B) O quantitativo desta taxa deverá ser revisto à luz daqueles princípios e fixado em montante inferior, sem interferência de elementos estranhos à relação sinalagmática estabelecida pela utilização do um lugar de estacionamento na via pública ou interesses de entidades externas à relação jurídico-tributária.
C)    Impõe-se que a fundamentação económica e financeira desta taxa, e eventualmente de outras taxas e receitas do município de Lamego, seja clarificada, em termos que permitam afastar qualquer reserva quanto à sua validade.
 
Dignar-se-á V. Exa., em cumprimento do disposto no n.º 2, do artigo 38.º, da Lei n.º 9/91, de 9 de abril, na redação dada pela Lei n.º 17/2013, de 18 de fevereiro, transmitir-me, dentro de 60 dias a contar da receção desta recomendação, a posição que vier a adotar.
 
O Provedor de Justiça
 
 
José de Faria Costa


[1] Aprovado pela Assembleia Municipal de Lamego em 26 de abril de 2012 e publicado através do edital n.º 447/2012, no Diário da República, 2.ª série, n.º 89, de 8 de maio de 2012.
[2] Capítulo IX, artigo 6.2.
[3] Nesta linha, cf. n.º 2, do artigo 20.º, da Lei das Finanças Locais (Lei n.º 73/2013, de 3 de setembro).
[4] Alínea rr), do n.º 1, do artigo 33.º, da Lei n.º 75/2013, de 12 de setembro.
[5] Alínea b), do n.º 1, do artigo 25.º, da Lei n.º 75/2013, de 12 de setembro.

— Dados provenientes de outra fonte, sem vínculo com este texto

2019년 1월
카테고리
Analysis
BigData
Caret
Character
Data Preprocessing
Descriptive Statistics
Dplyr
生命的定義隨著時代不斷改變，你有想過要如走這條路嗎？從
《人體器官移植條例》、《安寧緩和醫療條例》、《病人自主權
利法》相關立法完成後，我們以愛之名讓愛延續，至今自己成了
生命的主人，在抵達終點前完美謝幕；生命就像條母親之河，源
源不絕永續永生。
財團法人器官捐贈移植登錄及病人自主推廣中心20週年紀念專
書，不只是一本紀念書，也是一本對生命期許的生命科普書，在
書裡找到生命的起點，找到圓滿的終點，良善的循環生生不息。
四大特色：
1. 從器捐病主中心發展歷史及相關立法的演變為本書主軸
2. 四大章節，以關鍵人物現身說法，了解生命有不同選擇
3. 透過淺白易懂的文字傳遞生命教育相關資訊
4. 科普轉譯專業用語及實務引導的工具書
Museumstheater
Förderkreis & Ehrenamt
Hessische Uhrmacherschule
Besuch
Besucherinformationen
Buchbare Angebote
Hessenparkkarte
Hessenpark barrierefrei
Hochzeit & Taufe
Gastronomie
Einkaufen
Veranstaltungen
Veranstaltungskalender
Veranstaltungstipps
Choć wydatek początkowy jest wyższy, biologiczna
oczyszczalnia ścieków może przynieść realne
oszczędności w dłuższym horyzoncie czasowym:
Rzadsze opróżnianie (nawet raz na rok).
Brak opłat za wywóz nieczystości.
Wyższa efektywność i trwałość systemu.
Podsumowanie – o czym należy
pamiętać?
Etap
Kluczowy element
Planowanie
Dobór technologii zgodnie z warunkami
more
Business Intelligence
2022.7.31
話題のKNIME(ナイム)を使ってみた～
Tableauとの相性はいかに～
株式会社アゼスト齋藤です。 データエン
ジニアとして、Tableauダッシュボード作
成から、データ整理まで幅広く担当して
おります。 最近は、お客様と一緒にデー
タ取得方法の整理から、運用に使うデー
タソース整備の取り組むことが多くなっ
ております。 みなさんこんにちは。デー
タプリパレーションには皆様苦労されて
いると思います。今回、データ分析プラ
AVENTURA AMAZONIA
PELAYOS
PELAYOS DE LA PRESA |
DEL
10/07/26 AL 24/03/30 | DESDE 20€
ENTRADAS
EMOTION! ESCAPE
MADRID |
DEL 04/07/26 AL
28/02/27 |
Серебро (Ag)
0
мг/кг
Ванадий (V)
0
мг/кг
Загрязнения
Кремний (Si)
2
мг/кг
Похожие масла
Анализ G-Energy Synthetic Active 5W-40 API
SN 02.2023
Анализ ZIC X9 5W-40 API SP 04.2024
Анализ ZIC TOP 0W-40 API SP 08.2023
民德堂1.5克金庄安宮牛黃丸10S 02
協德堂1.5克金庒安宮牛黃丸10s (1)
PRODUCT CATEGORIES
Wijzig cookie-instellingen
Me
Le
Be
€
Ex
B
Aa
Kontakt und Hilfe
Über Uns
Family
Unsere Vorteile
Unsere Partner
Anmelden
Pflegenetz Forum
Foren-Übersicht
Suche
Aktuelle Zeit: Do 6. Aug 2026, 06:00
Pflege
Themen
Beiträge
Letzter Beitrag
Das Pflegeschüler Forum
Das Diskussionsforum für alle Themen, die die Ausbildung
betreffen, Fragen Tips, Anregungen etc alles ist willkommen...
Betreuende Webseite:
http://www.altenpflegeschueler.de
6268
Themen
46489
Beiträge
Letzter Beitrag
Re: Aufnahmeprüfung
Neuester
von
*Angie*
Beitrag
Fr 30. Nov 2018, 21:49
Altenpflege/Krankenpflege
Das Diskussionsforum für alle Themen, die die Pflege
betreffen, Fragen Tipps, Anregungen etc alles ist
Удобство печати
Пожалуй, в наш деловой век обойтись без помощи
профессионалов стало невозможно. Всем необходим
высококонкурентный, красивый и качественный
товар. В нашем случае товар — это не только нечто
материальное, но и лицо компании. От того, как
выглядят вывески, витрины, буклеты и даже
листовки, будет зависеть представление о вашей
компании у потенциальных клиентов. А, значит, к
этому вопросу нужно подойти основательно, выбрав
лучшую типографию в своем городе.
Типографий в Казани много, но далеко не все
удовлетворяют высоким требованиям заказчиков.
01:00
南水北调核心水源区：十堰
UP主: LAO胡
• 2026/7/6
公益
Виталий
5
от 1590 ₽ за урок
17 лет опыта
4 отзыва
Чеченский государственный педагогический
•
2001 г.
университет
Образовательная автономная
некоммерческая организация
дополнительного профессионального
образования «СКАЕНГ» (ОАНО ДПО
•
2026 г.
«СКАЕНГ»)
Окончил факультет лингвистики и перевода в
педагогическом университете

[6] Cf. Oliveira, Mário Esteves de, Direito Administrativo I, Lisboa, 1977, pp. 440 e ss.
[7] Idem, p. 455.
[8] Capítulo I – Prestação de Serviços Diversos; Capítulo II – Taxas de Urbanização e Loteamento; Capítulo III – Higiene e Salubridade; Capítulo IV – Cemitérios; Capítulo V – Ocupação do domínio público; Capítulo VI – Emissão e autenticação de horários de abertura dos estabelecimentos comerciais de venda ao público e de prestação de serviços; Capítulo VII – Publicidade; Capítulo VIII – Mercados e feiras; Capítulo IX – Outras taxas e licenças em vigor; Capítulo X – Licenças de veículos afetos ao transporte em táxis; Capítulo XI – Tarifário da Prestação de serviços de Abastecimento de Água e Tratamento de Águas Residuais e Recolha de Resíduos Sólidos; Capítulo XII – Instalação e Funcionamento dos Recintos de Espetáculos e Divertimentos Públicos; Capítulo XIII – Licenças Especiais de Ruído; Capítulo IV – Parque Biológico Serra das Meadas.
[9] Neste sentido, cf. Vasques, Sérgio, «Regime das Taxas Locais», Cadernos IDEFF, n.º 8, 2008, Coimbra, pp. 113 e ss.